WHAT is in a slogan? I ask because we are being bombarded with the election slogans of all political parties.

There is a saying among political campaigners that it is only when your sick of repeating the message that the people start to hear it.

Some of them are very good, very clever. It used to be on billboards and the Conservatives were rather good at it. Remember the ‘Labour isn’t working’, or the Tony Blair one with the red eyes. Memorable.

Others are tedious and tiresome, like those with one politician having another in their pockets. Usually the SNP leader with the Labour leader safely tucked up.

When they have to be more specific it becomes a bit more tricky. Like ‘We send the EU £350m a week. Let’s fund the NHS instead’.

That is a bit easier to check and dismantle and ultimately expose it as a lie.

So, the advertising gurus employed by the parties stick to tried and tested vague messages as though they are selling crisps or cars. On the face of it they are hard to disagree with.

Get Brexit Done, the Conservatives tell us. Very good. But how? What it says is ‘we know you are fed up with this going on and on, so vote for us and it will all come to a stop’.

Except it won’t, will it? There are years of wrangling still to come and will it be better or worse? Who cares, let’s just get it done, is the message.

‘It’s time to choose our own future’ is the SNP slogan, usually with Boris Johnson lurking. Well, who would want someone else choosing their future for them?
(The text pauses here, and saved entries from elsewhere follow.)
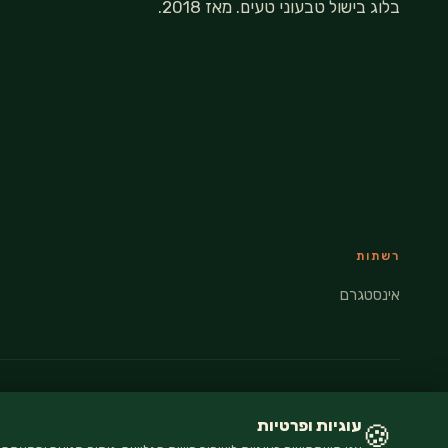
בלוג בישול טבעוני טעים. מאז 2018.
רשתות
אינסטגרם
© 2026 VEGANATI · כל הזכויות שמורות
עוגיות ופרטיות
🍪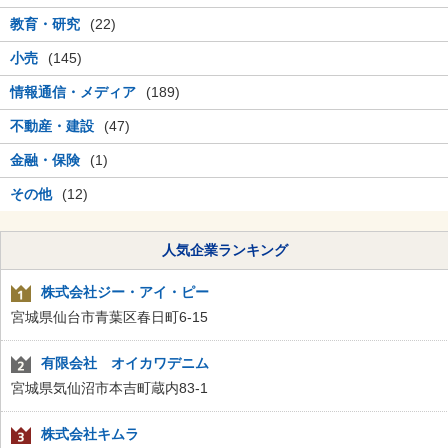
教育・研究
(22)
小売
(145)
情報通信・メディア
(189)
不動産・建設
(47)
金融・保険
(1)
その他
(12)
人気企業ランキング
株式会社ジー・アイ・ピー
宮城県仙台市青葉区春日町6-15
有限会社 オイカワデニム
宮城県気仙沼市本吉町蔵内83-1
株式会社キムラ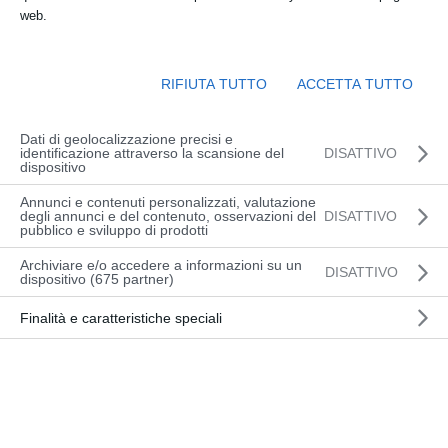
Apr 1, 2025
web.
E36 – Lavasciuga Pavimenti Monodisco
Lavapavimenti uomo a terra compatta,
RIFIUTA TUTTO
ACCETTA TUTTO
ideale per pulire in velocità spazi
congestionati difficilmente accessibili. Pista
Dati di geolocalizzazione precisi e
identificazione attraverso la scansione del
DISATTIVO
di pulizia | 360 mm Produttività | 1260 m²/h
dispositivo
Scopri di più
Annunci e contenuti personalizzati, valutazione
degli annunci e del contenuto, osservazioni del
DISATTIVO
pubblico e sviluppo di prodotti
Archiviare e/o accedere a informazioni su un
DISATTIVO
dispositivo (675 partner)
Finalità e caratteristiche speciali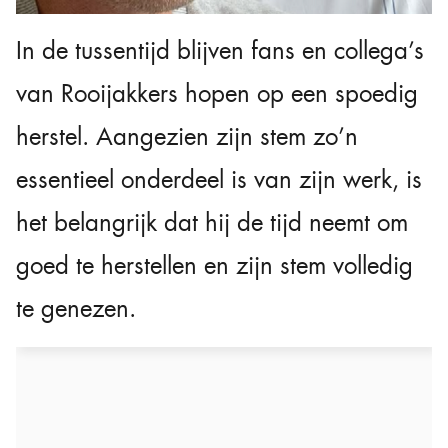
In de tussentijd blijven fans en collega’s
van Rooijakkers hopen op een spoedig
herstel. Aangezien zijn stem zo’n
essentieel onderdeel is van zijn werk, is
het belangrijk dat hij de tijd neemt om
goed te herstellen en zijn stem volledig
te genezen.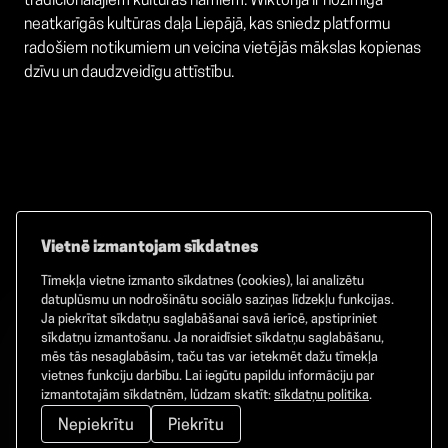
tradicionālajiem kultūras namiem. Wiktorija ir nozīmīga
neatkarīgās kultūras daļa Liepājā, kas sniedz platformu
radošiem notikumiem un veicina vietējās mākslas kopienas
dzīvu un daudzveidīgu attīstību.
Vietnē izmantojam sīkdatnes
Tīmekļa vietne izmanto sīkdatnes (cookies), lai analizētu
Facebook
TikTok
Instagram
datuplūsmu un nodrošinātu sociālo saziņas līdzekļu funkcijas.
Ja piekrītat sīkdatņu saglabāšanai savā ierīcē, apstipriniet
sīkdatņu izmantošanu. Ja noraidīsiet sīkdatņu saglabāšanu,
mēs tās nesaglabāsim, taču tas var ietekmēt dažu tīmekļa
vietnes funkciju darbību. Lai iegūtu papildu informāciju par
©
2026
GAMMA. Visas tiesības aizsargātas.
izmantotajām sīkdatnēm, lūdzam skatīt:
sīkdatņu politika
.
Nepiekrītu
Piekrītu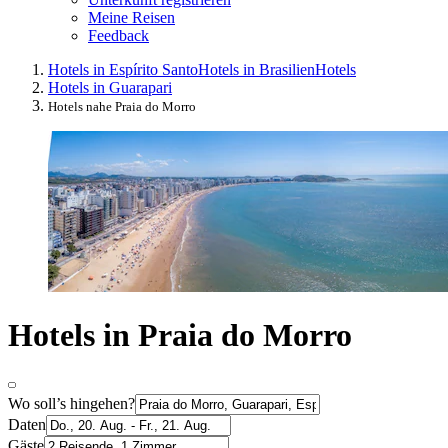
Meine Reisen
Feedback
Hotels in Espírito Santo
Hotels in Brasilien
Hotels
Hotels in Guarapari
Hotels nahe Praia do Morro
Hotels in Praia do Morro
Wo soll’s hingehen?
Daten
Gäste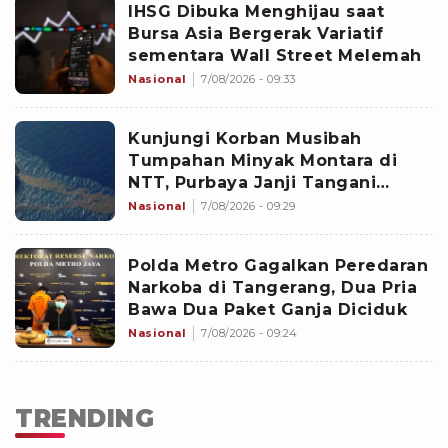
IHSG Dibuka Menghijau saat
Bursa Asia Bergerak Variatif
sementara Wall Street Melemah
Nasional
7/08/2026 - 09:33
Kunjungi Korban Musibah
Tumpahan Minyak Montara di
NTT, Purbaya Janji Tangani
Dampak Sosial-Ekonomi
Nasional
7/08/2026 - 09:29
Polda Metro Gagalkan Peredaran
Narkoba di Tangerang, Dua Pria
Bawa Dua Paket Ganja Diciduk
Nasional
7/08/2026 - 09:24
TRENDING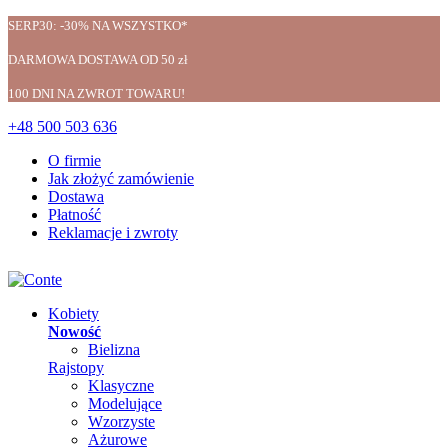
SERP30: -30% NA WSZYSTKO*
DARMOWA DOSTAWA OD 50 zł
100 DNI NA ZWROT TOWARU!
+48 500 503 636
O firmie
Jak złożyć zamówienie
Dostawa
Płatność
Reklamacje i zwroty
Kobiety
Nowość
Bielizna
Rajstopy
Klasyczne
Modelujące
Wzorzyste
Ażurowe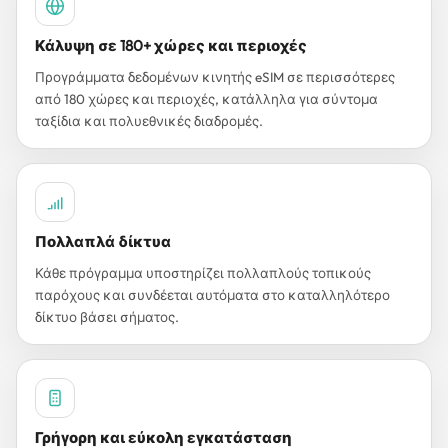
Κάλυψη σε 180+ χώρες και περιοχές
Προγράμματα δεδομένων κινητής eSIM σε περισσότερες
από 180 χώρες και περιοχές, κατάλληλα για σύντομα
ταξίδια και πολυεθνικές διαδρομές.
Πολλαπλά δίκτυα
Κάθε πρόγραμμα υποστηρίζει πολλαπλούς τοπικούς
παρόχους και συνδέεται αυτόματα στο καταλληλότερο
δίκτυο βάσει σήματος.
Γρήγορη και εύκολη εγκατάσταση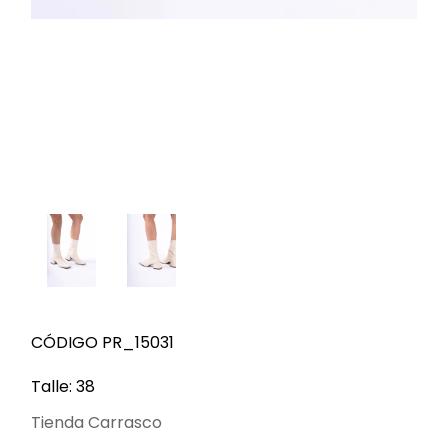
CÓDIGO PR_15031
Talle: 38
Tienda Carrasco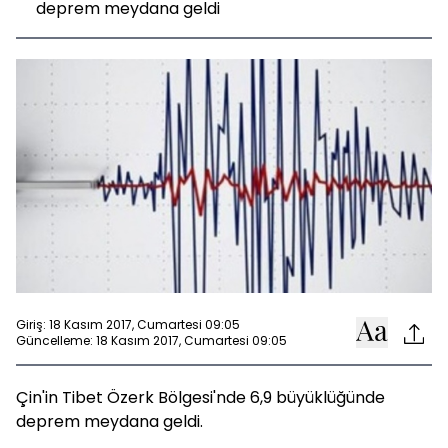
deprem meydana geldi
Giriş: 18 Kasım 2017, Cumartesi 09:05
Güncelleme: 18 Kasım 2017, Cumartesi 09:05
Çin'in Tibet Özerk Bölgesi'nde 6,9 büyüklüğünde
deprem meydana geldi.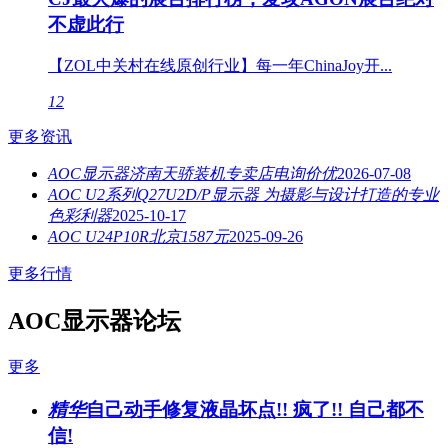
不虚此行
【ZOL中关村在线原创行业】每一年ChinaJoy开...
12
更多资讯
AOC显示器济南天骄装机专卖店电询价优
2026-07-08
AOC U2系列Q27U2D/P显示器 为摄影与设计打造的专业
色彩利器
2025-10-17
AOC U24P10R北京1587元
2025-09-26
更多行情
AOC显示器论坛
更多
精华
自己动手修复液晶坏点!! 疯了!! 自己都不
信!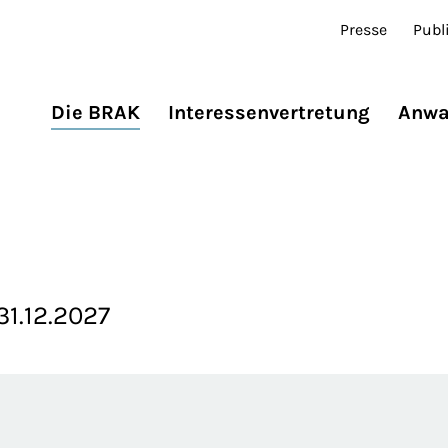
Presse
Publ
Die BRAK
Interessenvertretung
Anwa
31.12.2027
But the recent attempts at choosing our own future is why we are this mess. Choosing our future in the 2014 independence referendum didn’t settle anything and the 2016 Brexit vote certainly didn’t either.

Labour tells us ‘It’s time for real change’. Well, who would want pretendy change?

Labour has to steer away from Brexit and independence but it’s being out-muscled on both fronts by other parties.

The LibDems are simply saying ‘Stop Brexit’, just like the protesters we hear shouting over the outside broadcast news reports from Westminster.

Okay. Stop Brexit and then what? Renege on promises that were previously set in stone?

We will hear these slogans shoehorned into answers to interview questions and speeches on the campaign trail. Remember the ‘Take back control’ every other sentence during the Brexit television debates?

‘For the many, not the few’ was becoming the most used phrase during the last election as Labour politicians blurted it out at every opportunity. And the SNP will add ‘Scotland’s voice must be heard’, to every utterance.

A lot of time, effort and money goes into choosing these slogans.

They are designed to stop the voters thinking too much about the detail and reduce choices down to a statement and a negative perception of the alternatives.

It is our task as voters to look behind the slogans and ask about the detail. And that’s a lot more challenging than just repeating a catchphrase ad nauseam.

I’m sick of slogans. So, I’ll end with this: ‘Nobody Knows Glasgow Better’.